Improve documentation around resolving "stuck" co-op channel closes
The spec outlines a few scenarios where channels should be force closed after a co-op close attempt stops making progress after some time. LDK will currently only adhere to this after two ChannelManager::timer_tick_occurred if the peer is still connected. If the peer is disconnected, and has been for a while, implementations will need to decide by themselves when it's appropriate to force close channels in this state. To help them do so, we should expose some notion of when the peer was last offline (ideally as a block height).
I think we do force-close in ~all the cases where the spec says we should, modulo it being unclear what we should do if we're "waiting on a message" from a peer that's disconnected.
Still, I don't think this is something shutdown-specific - in general LDK's principle on automated shutdown is "if we're screwed or need to get htlc funds" other than that we expect downstream devs to have some concept of "when did we last hear from this peer, if its been a long time auto-force-close, or maybe let the user do it". For a routing node, I believe most today let users do this manually and don't do anything automatically, which is what we do as well. For a mobile node, if you're tied to an LSP, similarly you probably shouldn't close cause if your LSP is down you can't open a new channel anyway, though if you are an auto-channel-picking node you may wish to have some automated force-close logic.
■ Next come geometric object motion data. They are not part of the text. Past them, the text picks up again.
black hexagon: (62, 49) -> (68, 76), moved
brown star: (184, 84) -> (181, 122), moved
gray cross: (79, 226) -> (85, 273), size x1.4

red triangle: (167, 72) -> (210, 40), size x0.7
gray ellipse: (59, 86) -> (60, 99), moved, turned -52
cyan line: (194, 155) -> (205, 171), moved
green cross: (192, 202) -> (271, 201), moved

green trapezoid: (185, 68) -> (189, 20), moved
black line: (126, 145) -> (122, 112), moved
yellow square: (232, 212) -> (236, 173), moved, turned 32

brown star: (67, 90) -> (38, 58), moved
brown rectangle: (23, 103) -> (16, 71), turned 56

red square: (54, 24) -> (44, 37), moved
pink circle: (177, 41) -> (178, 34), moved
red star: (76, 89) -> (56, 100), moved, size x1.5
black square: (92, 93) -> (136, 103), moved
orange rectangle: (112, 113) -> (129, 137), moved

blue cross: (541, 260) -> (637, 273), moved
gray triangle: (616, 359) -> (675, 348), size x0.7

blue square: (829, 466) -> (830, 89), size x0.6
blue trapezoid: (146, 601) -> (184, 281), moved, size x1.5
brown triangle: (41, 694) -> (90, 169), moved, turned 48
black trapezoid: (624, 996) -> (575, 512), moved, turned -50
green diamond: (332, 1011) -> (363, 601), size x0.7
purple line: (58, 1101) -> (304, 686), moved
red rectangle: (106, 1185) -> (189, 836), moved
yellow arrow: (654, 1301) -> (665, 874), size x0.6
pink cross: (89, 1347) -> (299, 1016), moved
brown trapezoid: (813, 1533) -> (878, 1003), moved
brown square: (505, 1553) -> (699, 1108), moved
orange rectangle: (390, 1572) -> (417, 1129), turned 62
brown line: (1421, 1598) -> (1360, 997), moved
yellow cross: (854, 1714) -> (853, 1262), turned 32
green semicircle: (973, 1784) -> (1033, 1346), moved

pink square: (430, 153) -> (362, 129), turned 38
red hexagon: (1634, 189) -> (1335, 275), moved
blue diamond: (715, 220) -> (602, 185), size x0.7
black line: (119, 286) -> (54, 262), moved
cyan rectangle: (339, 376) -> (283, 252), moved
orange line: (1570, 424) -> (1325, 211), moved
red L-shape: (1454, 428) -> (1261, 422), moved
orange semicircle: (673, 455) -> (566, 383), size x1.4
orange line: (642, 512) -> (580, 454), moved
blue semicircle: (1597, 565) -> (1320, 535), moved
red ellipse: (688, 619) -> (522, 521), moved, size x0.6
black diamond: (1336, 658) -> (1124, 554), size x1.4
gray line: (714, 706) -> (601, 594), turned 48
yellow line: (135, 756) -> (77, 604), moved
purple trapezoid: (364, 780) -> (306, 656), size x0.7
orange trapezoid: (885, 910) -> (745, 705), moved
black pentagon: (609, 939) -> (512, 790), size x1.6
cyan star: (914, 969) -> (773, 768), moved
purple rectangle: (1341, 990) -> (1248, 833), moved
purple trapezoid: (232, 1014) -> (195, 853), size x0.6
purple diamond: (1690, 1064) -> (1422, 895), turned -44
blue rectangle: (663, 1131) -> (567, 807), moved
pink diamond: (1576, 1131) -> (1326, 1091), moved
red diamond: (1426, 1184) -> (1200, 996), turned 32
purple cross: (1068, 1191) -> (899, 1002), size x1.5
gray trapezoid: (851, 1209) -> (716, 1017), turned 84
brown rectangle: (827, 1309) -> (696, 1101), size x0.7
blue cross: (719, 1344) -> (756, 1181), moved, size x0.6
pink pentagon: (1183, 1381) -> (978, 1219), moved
In general for that to exist we need to track when we last spoke to a peer, and should expose that info. Once we have that, we could add some concept of a formal "shutdown timeout" (maybe as a function of N blocks after HTLCs all time out) and force-close after that expires. Its unclear to me how this fits into the broader "users should force-close if we havent spoken to a peer in a year in general" world - if you are trying to coop shutdown with an LSP with intent to open a new channel to that LSP, there's not much reason to force-close quickly if the LSP is offline. If we're a routing node, however, you obviously do want to force-close if we're trying to shutdown and the peer is gone (probably?).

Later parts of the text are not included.